Work to be completed -> The response should repeat word for word every line below from the one with "March 26, 2026" to the one with "k hackerské komunitě.", inclusive, and nothing else; leave pictures out.

Supplied information ->

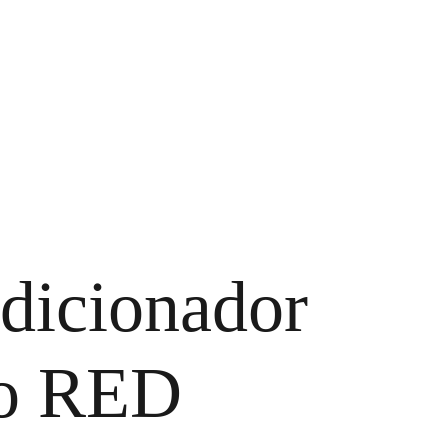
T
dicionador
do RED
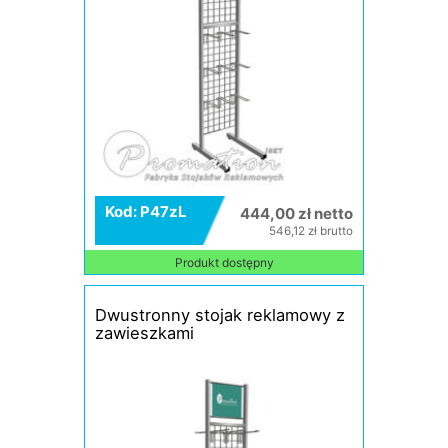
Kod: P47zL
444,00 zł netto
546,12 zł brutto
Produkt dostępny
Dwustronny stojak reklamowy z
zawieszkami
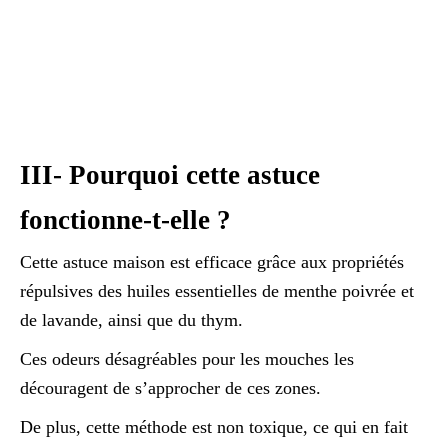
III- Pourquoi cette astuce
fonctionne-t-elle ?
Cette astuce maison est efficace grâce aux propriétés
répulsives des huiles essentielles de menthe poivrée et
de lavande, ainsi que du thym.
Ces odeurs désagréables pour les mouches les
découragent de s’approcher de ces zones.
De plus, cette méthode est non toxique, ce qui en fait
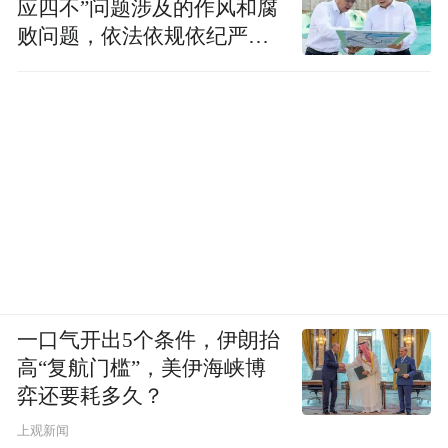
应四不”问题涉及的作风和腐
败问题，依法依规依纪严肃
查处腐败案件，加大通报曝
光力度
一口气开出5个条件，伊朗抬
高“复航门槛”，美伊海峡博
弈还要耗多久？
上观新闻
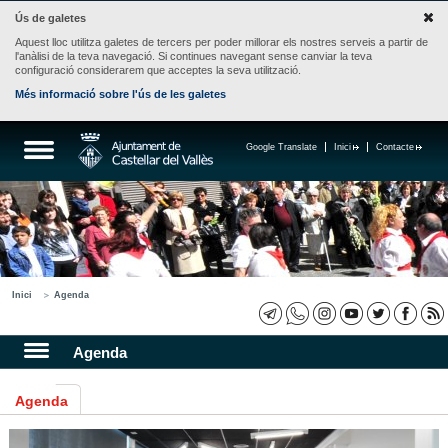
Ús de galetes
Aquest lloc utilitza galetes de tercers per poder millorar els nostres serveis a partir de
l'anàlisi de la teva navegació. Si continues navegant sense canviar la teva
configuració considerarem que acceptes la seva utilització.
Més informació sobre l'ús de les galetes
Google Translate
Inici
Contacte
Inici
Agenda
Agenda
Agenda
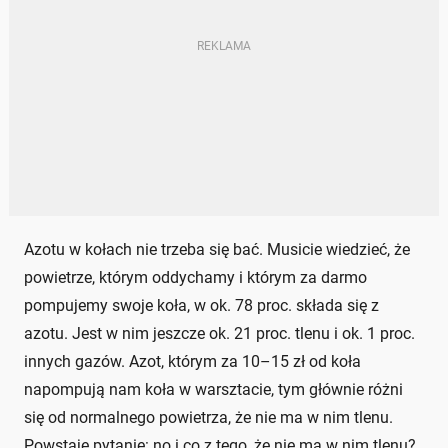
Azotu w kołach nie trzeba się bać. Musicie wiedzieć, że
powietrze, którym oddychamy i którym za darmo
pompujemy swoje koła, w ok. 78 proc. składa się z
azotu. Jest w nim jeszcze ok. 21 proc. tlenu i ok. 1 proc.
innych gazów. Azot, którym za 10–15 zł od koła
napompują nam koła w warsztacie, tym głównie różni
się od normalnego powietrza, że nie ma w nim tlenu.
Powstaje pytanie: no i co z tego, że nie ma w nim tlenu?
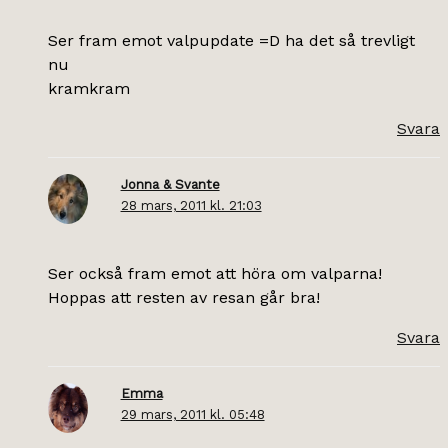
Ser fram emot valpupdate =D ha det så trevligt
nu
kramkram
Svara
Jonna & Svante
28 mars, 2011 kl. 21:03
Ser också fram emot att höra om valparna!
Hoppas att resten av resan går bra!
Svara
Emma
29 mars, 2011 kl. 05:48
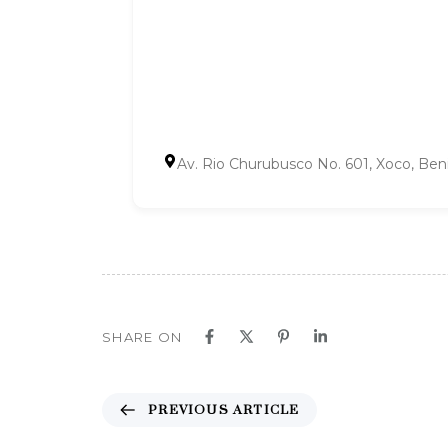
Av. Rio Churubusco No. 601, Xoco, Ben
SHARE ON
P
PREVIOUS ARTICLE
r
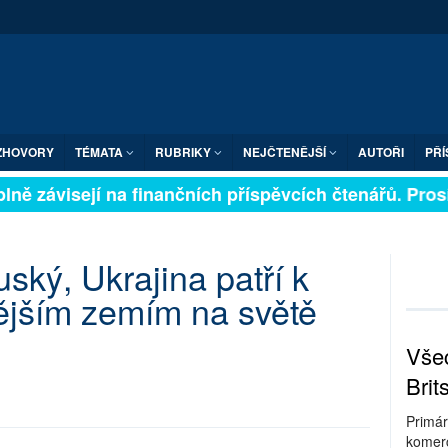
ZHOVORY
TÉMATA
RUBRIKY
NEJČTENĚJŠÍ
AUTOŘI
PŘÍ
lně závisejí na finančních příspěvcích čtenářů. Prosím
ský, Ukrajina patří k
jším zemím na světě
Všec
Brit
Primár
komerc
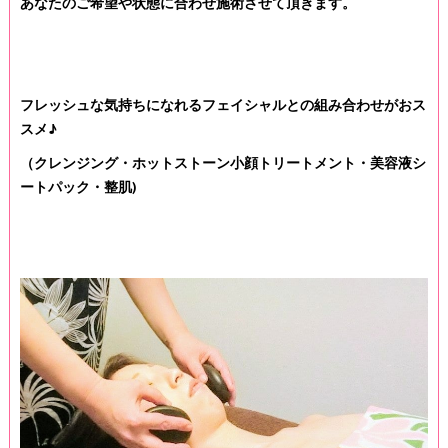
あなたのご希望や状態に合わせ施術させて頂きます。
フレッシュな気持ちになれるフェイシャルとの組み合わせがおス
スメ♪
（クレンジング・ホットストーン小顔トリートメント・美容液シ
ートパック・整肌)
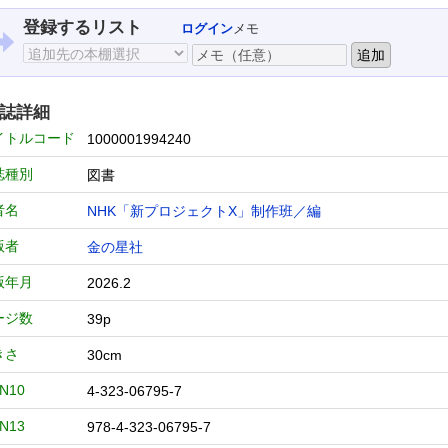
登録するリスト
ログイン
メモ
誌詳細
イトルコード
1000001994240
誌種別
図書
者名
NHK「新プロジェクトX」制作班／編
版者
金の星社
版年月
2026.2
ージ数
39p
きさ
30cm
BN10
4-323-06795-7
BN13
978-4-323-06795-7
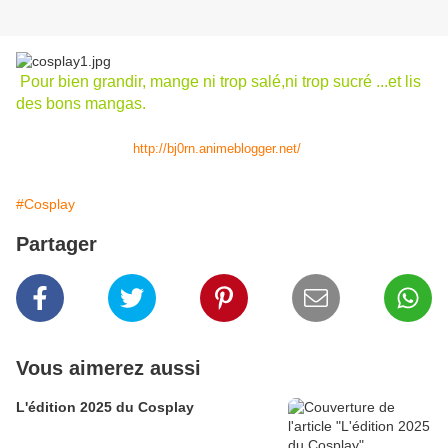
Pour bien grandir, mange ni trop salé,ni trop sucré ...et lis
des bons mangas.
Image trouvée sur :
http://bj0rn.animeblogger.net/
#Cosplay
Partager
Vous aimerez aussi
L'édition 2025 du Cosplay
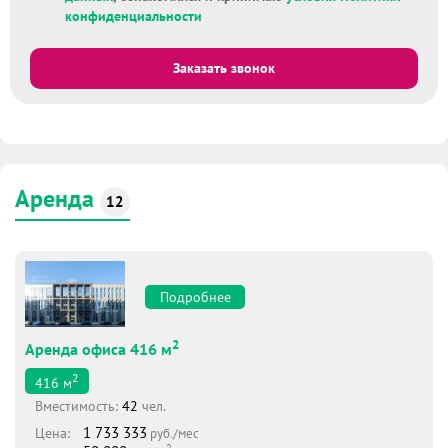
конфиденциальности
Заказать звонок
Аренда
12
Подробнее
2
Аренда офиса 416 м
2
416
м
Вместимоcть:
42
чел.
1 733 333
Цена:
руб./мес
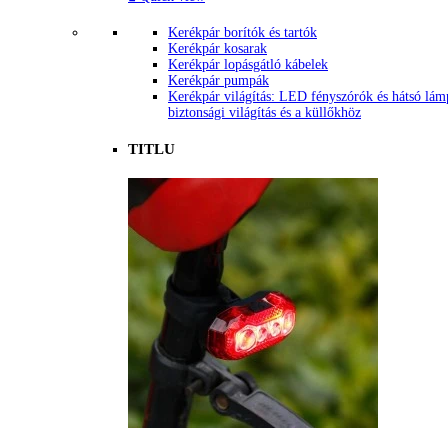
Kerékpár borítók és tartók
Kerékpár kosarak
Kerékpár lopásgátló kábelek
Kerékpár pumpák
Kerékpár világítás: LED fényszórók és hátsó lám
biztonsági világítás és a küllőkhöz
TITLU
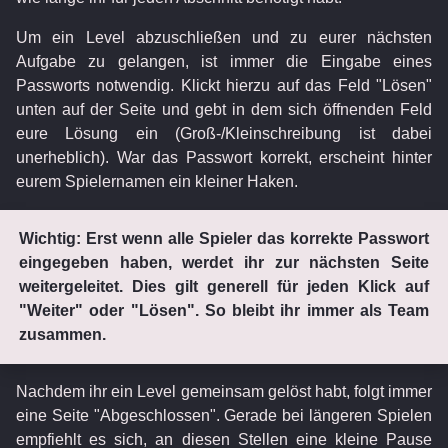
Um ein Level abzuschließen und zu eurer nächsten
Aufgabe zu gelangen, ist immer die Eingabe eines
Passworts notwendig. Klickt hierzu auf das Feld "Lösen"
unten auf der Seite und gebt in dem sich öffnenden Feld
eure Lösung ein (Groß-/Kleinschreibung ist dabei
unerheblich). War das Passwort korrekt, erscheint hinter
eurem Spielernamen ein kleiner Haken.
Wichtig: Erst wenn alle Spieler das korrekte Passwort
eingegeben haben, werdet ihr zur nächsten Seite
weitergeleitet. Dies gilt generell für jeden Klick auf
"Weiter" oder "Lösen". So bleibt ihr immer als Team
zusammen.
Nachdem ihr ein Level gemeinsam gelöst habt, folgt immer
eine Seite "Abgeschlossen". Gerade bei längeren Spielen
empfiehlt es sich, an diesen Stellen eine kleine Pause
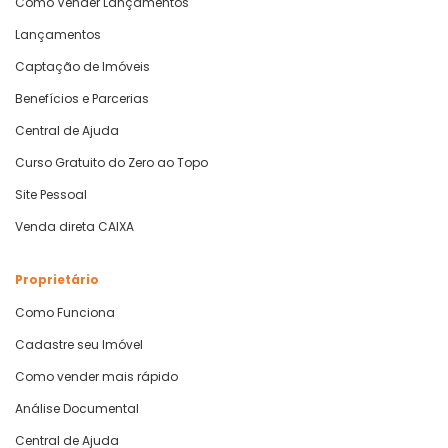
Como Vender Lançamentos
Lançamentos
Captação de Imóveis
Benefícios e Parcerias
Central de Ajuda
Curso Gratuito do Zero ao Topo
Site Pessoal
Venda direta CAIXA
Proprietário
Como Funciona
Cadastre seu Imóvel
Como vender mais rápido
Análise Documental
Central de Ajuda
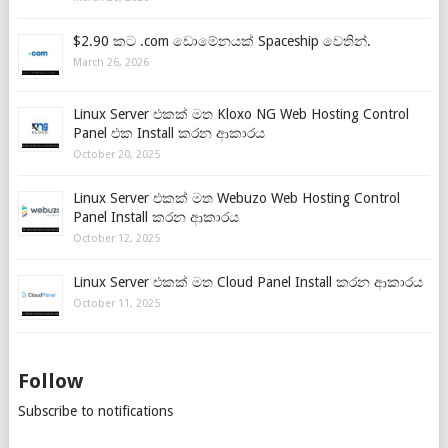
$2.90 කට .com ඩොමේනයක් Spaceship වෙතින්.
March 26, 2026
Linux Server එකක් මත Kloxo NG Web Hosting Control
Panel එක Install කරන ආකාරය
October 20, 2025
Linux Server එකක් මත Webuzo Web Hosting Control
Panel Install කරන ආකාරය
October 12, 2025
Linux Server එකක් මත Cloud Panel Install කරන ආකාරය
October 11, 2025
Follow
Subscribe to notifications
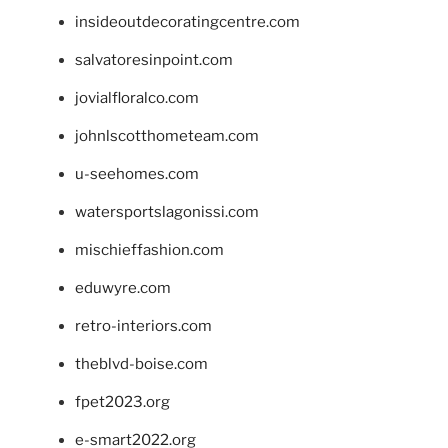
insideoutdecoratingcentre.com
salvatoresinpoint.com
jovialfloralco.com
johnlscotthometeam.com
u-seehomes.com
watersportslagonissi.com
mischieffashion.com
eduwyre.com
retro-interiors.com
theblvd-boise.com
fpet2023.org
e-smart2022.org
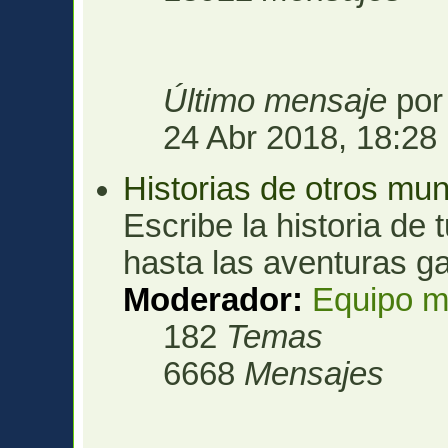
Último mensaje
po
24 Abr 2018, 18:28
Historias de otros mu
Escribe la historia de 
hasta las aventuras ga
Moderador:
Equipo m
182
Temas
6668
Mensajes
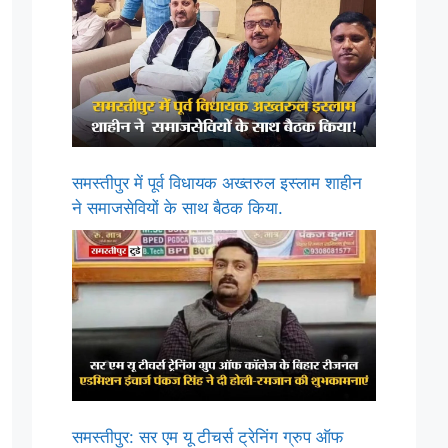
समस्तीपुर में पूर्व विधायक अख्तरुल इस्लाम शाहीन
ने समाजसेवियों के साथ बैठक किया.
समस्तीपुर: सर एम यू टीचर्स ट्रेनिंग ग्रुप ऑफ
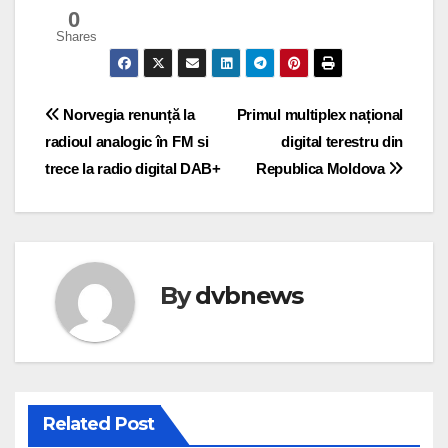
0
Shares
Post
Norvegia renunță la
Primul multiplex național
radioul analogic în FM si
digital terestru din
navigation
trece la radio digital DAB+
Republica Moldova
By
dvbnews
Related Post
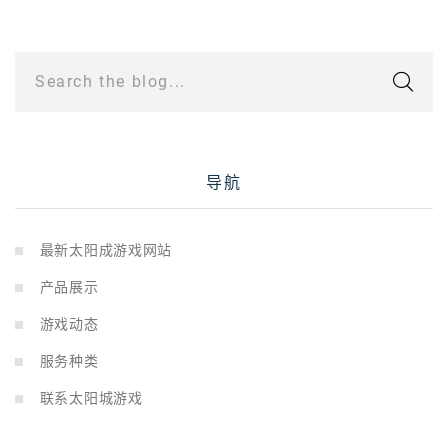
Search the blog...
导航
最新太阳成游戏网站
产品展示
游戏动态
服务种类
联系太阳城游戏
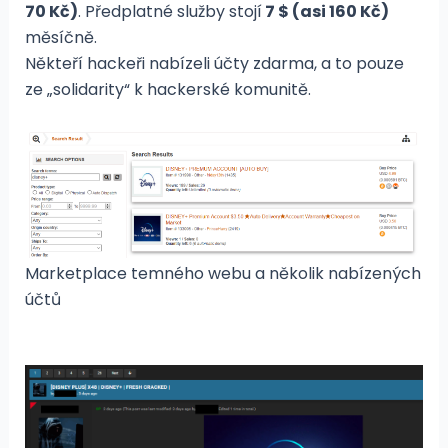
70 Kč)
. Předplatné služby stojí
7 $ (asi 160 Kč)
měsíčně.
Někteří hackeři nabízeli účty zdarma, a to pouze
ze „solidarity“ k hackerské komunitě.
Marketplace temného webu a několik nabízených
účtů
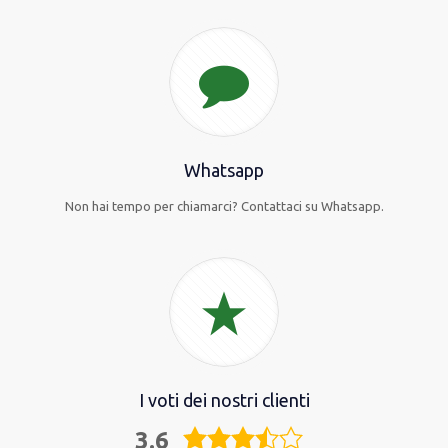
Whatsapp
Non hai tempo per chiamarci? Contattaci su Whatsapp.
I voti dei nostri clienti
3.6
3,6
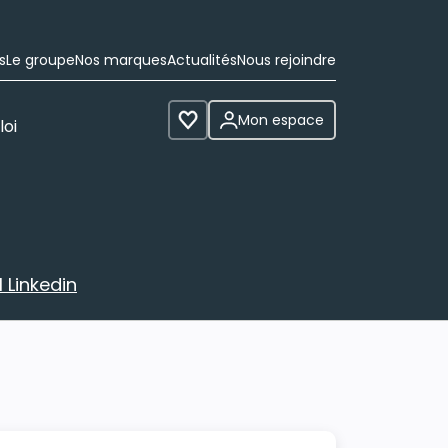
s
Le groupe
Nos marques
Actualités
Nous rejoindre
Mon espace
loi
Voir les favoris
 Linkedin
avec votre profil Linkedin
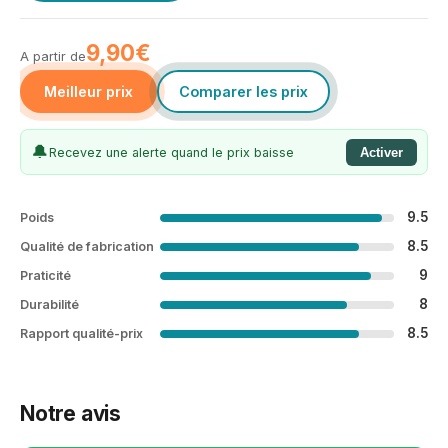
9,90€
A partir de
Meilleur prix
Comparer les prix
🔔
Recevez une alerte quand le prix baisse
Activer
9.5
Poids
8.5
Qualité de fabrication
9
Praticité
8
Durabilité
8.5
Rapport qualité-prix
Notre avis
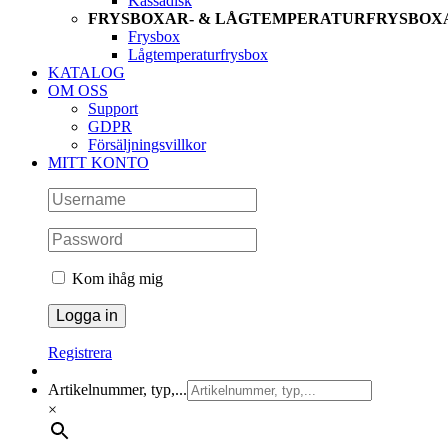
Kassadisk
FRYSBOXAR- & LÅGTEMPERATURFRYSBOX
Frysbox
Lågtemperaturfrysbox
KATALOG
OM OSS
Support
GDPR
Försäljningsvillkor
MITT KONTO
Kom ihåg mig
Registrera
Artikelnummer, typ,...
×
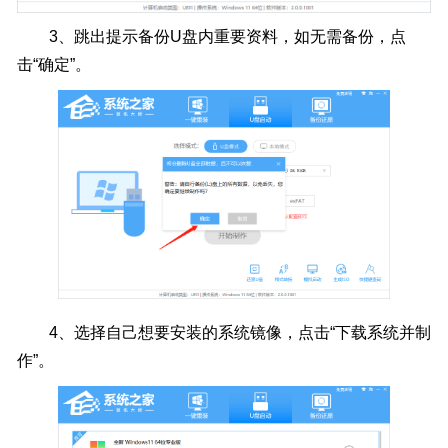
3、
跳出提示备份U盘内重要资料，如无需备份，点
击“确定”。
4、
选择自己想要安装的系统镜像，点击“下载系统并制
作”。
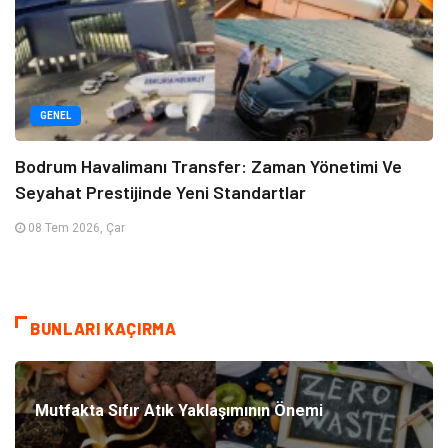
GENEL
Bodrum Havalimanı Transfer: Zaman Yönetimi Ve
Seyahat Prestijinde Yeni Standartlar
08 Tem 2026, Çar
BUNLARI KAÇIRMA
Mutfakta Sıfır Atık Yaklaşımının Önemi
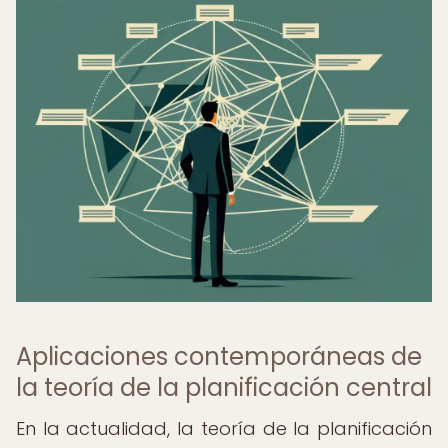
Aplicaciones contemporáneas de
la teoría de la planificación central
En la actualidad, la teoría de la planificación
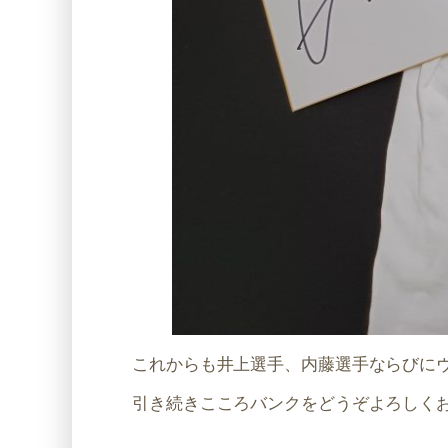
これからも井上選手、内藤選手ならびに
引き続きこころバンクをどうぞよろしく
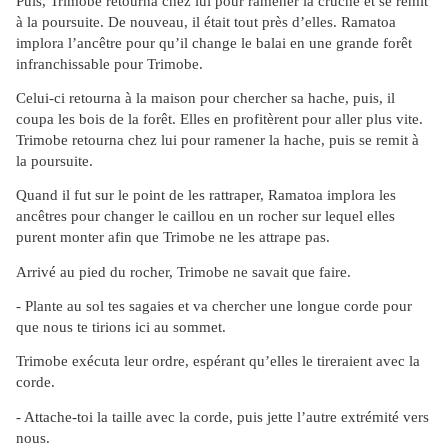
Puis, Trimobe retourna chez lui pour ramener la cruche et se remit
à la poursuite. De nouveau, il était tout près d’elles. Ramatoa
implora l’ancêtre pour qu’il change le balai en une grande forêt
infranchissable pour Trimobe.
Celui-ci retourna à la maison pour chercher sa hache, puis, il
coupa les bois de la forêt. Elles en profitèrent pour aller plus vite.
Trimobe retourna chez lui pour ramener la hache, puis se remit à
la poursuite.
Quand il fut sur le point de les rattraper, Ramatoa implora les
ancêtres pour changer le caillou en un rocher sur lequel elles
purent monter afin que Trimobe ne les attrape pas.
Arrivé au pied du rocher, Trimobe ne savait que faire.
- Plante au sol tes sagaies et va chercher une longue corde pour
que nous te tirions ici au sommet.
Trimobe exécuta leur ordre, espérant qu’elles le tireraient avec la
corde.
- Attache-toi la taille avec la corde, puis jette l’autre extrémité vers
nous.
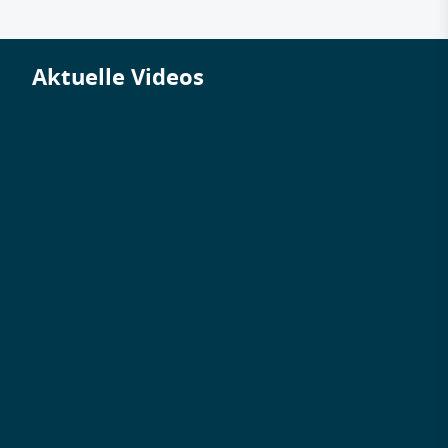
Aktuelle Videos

Result for this exercise ->
March 26, 2026
Linux Server එකක් මත Kloxo NG Web Hosting Control
Panel එක Install කරන ආකාරය
October 20, 2025
Linux Server එකක් මත Webuzo Web Hosting Control
Panel Install කරන ආකාරය
October 12, 2025
Linux Server එකක් මත Cloud Panel Install කරන ආකාරය
October 11, 2025
Follow
Subscribe to notifications
insideoutdecoratingcentre.com
salvatoresinpoint.com
jovialfloralco.com
johnlscotthometeam.com
u-seehomes.com
watersportslagonissi.com
mischieffashion.com
eduwyre.com
retro-interiors.com
theblvd-boise.com
fpet2023.org
e-smart2022.org
Último mensaje
po
24 Abr 2018, 18:28
Historias de otros mu
Escribe la historia de 
hasta las aventuras ga
Moderador:
Equipo m
182
Temas
6668
Mensajes
समस्तीपुर में पूर्व विधायक अख्तरुल इस्लाम शाहीन
ने समाजसेवियों के साथ बैठक किया.
समस्तीपुर: सर एम यू टीचर्स ट्रेनिंग ग्रुप ऑफ
0
Shares
Post
Norvegia renunță la
Primul multiplex național
radioul analogic în FM si
digital terestru din
navigation
trece la radio digital DAB+
Republica Moldova
By
dvbnews
Related Post
Search the blog...
导航
最新太阳成游戏网站
产品展示
游戏动态
服务种类
联系太阳城游戏
70 Kč)
. Předplatné služby stojí
7 $ (asi 160 Kč)
měsíčně.
Někteří hackeři nabízeli účty zdarma, a to pouze
ze „solidarity“ k hackerské komunitě.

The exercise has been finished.